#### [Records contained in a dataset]

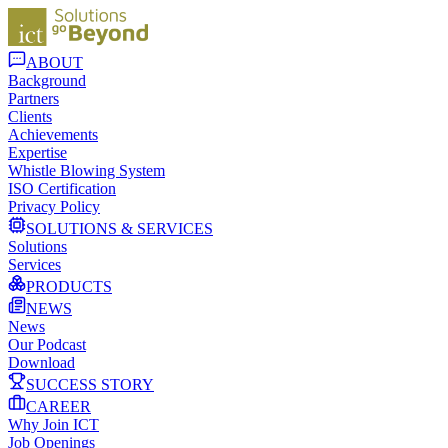
ABOUT
Background
Partners
Clients
Achievements
Expertise
Whistle Blowing System
ISO Certification
Privacy Policy
SOLUTIONS & SERVICES
Solutions
Services
PRODUCTS
NEWS
News
Our Podcast
Download
SUCCESS STORY
CAREER
Why Join ICT
Job Openings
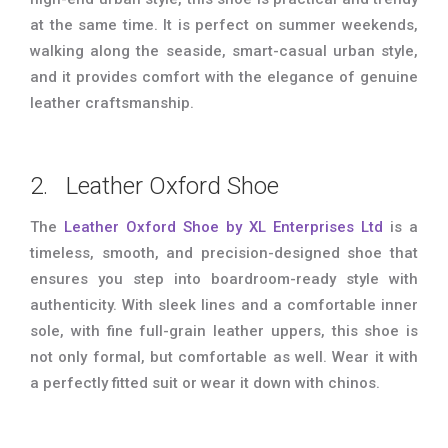
at the same time. It is perfect on summer weekends,
walking along the seaside, smart-casual urban style,
and it provides comfort with the elegance of genuine
leather craftsmanship.
2. Leather Oxford Shoe
The
Leather Oxford Shoe by XL Enterprises Ltd
is a
timeless, smooth, and precision-designed shoe that
ensures you step into boardroom-ready style with
authenticity. With sleek lines and a comfortable inner
sole, with fine full-grain leather uppers, this shoe is
not only formal, but comfortable as well. Wear it with
a perfectly fitted suit or wear it down with chinos.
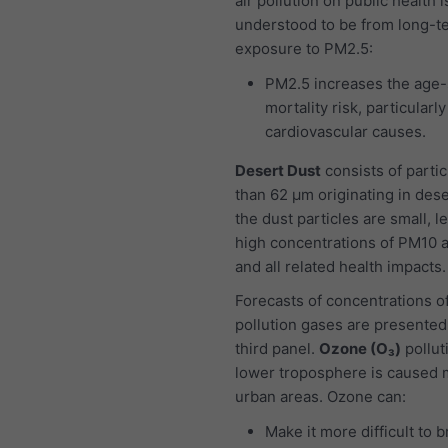
air pollution on public health i
understood to be from long-t
exposure to PM2.5:
PM2.5 increases the age-
mortality risk, particularl
cardiovascular causes.
Desert Dust
consists of partic
than 62 μm originating in dese
the dust particles are small, l
high concentrations of PM10 
and all related health impacts.
Forecasts of concentrations of
pollution gases are presented
third panel.
Ozone (O₃)
pollut
lower troposphere is caused m
urban areas. Ozone can:
Make it more difficult to 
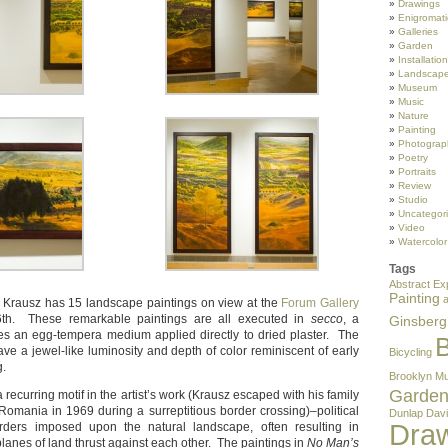
Drawings
Enigromati
Galleries
Garden
Installation
Landscape
Museum
Music
Nature
Painting
Photograp
Poetry
Portraits
Review
Studio
Uncategor
Video
Watercolor
Tags
Abstract Ex
Painting
er Krausz has 15 landscape paintings on view at the
Forum Gallery
6th. These remarkable paintings are all executed in
secco
, a
Ginsberg
izes an egg-tempera medium applied directly to dried plaster. The
B
ave a jewel-like luminosity and depth of color reminiscent of early
Bicycling
g.
Brooklyn M
Garde
recurring motif in the artist’s work (Krausz escaped with his family
Romania in 1969 during a surreptitious border crossing)–political
Dunlap
Davi
Dra
orders imposed upon the natural landscape, often resulting in
planes of land thrust against each other. The paintings in
No Man’s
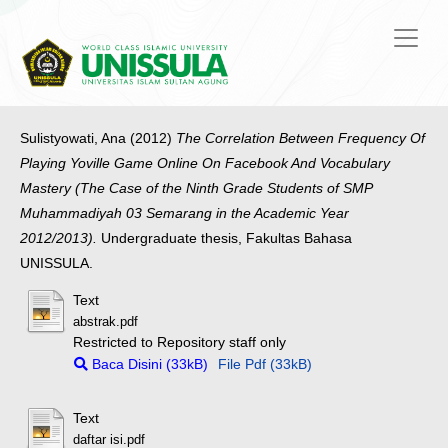
Sulistyowati, Ana
(2012)
The Correlation Between Frequency Of
Playing Yoville Game Online On Facebook And Vocabulary
Mastery (The Case of the Ninth Grade Students of SMP
Muhammadiyah 03 Semarang in the Academic Year
2012/2013).
Undergraduate thesis, Fakultas Bahasa
UNISSULA.
Text
abstrak.pdf
Restricted to Repository staff only
Baca Disini (33kB)
File Pdf (33kB)
Text
daftar isi.pdf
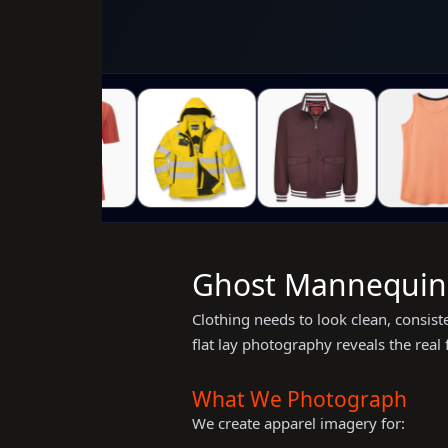
Ghost Mannequin &
Clothing needs to look clean, consis
flat lay photography reveals the real
What We Photograph
We create apparel imagery for:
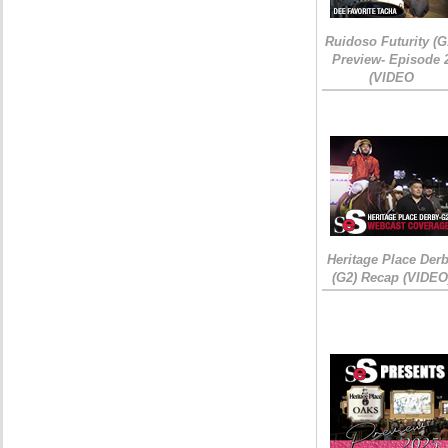
Ruidoso Futurity (G
Preview- Episode 
(VIDEO
Heritage Place Der
(G2) Recap (VIDEO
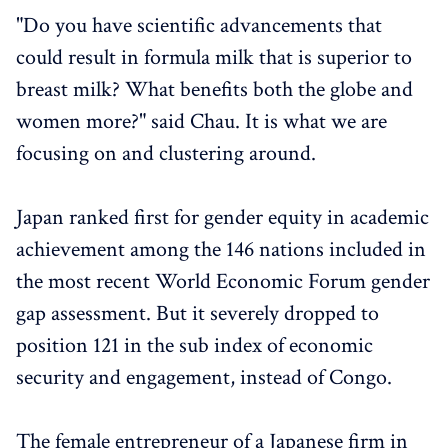
"Do you have scientific advancements that
could result in formula milk that is superior to
breast milk? What benefits both the globe and
women more?" said Chau. It is what we are
focusing on and clustering around.
Japan ranked first for gender equity in academic
achievement among the 146 nations included in
the most recent World Economic Forum gender
gap assessment. But it severely dropped to
position 121 in the sub index of economic
security and engagement, instead of Congo.
The female entrepreneur of a Japanese firm in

#### [Task prompt]
Copy the entries above verbatim. Pictures do not belong in the copy.

#### [Problem solution]
ABOUT
Background
Partners
Clients
Achievements
Expertise
Whistle Blowing System
ISO Certification
Privacy Policy
SOLUTIONS & SERVICES
Solutions
Services
PRODUCTS
NEWS
News
Our Podcast
Download
SUCCESS STORY
CAREER
Why Join ICT
Job Openings
at the same time. It is perfect on summer weekends,
walking along the seaside, smart-casual urban style,
and it provides comfort with the elegance of genuine
leather craftsmanship.
2. Leather Oxford Shoe
The
Leather Oxford Shoe by XL Enterprises Ltd
is a
timeless, smooth, and precision-designed shoe that
ensures you step into boardroom-ready style with
authenticity. With sleek lines and a comfortable inner
sole, with fine full-grain leather uppers, this shoe is
not only formal, but comfortable as well. Wear it with
a perfectly fitted suit or wear it down with chinos.
air pollution on public health i
understood to be from long-t
exposure to PM2.5:
PM2.5 increases the age-
mortality risk, particularl
cardiovascular causes.
Desert Dust
consists of partic
than 62 μm originating in dese
the dust particles are small, l
high concentrations of PM10 
and all related health impacts.
Forecasts of concentrations of
pollution gases are presented
third panel.
Ozone (O₃)
pollut
lower troposphere is caused m
urban areas. Ozone can:
Make it more difficult to 
Drawings
Enigromati
Galleries
Garden
Installation
Landscape
Museum
Music
Nature
Painting
Photograp
Poetry
Portraits
Review
Studio
Uncategor
Video
Watercolor
Tags
Abstract Ex
Painting
er Krausz has 15 landscape paintings on view at the
Forum Gallery
6th. These remarkable paintings are all executed in
secco
, a
Ginsberg
izes an egg-tempera medium applied directly to dried plaster. The
B
ave a jewel-like luminosity and depth of color reminiscent of early
Bicycling
g.
Brooklyn M
Garde
recurring motif in the artist’s work (Krausz escaped with his family
Romania in 1969 during a surreptitious border crossing)–political
Dunlap
Davi
Dra
orders imposed upon the natural landscape, often resulting in
planes of land thrust against each other. The paintings in
No Man’s
Sulistyowati, Ana
(2012)
The Correlation Between Frequency Of
Playing Yoville Game Online On Facebook And Vocabulary
Mastery (The Case of the Ninth Grade Students of SMP
Muhammadiyah 03 Semarang in the Academic Year
2012/2013).
Undergraduate thesis, Fakultas Bahasa
UNISSULA.
Text
abstrak.pdf
Restricted to Repository staff only
Baca Disini (33kB)
File Pdf (33kB)
Text
daftar isi.pdf
Ghost Mannequin &
Clothing needs to look clean, consis
flat lay photography reveals the real
What We Photograph
We create apparel imagery for:
Ruidoso Futurity (G
Preview- Episode 
(VIDEO
Heritage Place Der
(G2) Recap (VIDEO
"Do you have scientific advancements that
could result in formula milk that is superior to
breast milk? What benefits both the globe and
women more?" said Chau. It is what we are
focusing on and clustering around.
Japan ranked first for gender equity in academic
achievement among the 146 nations included in
the most recent World Economic Forum gender
gap assessment. But it severely dropped to
position 121 in the sub index of economic
security and engagement, instead of Congo.
The female entrepreneur of a Japanese firm in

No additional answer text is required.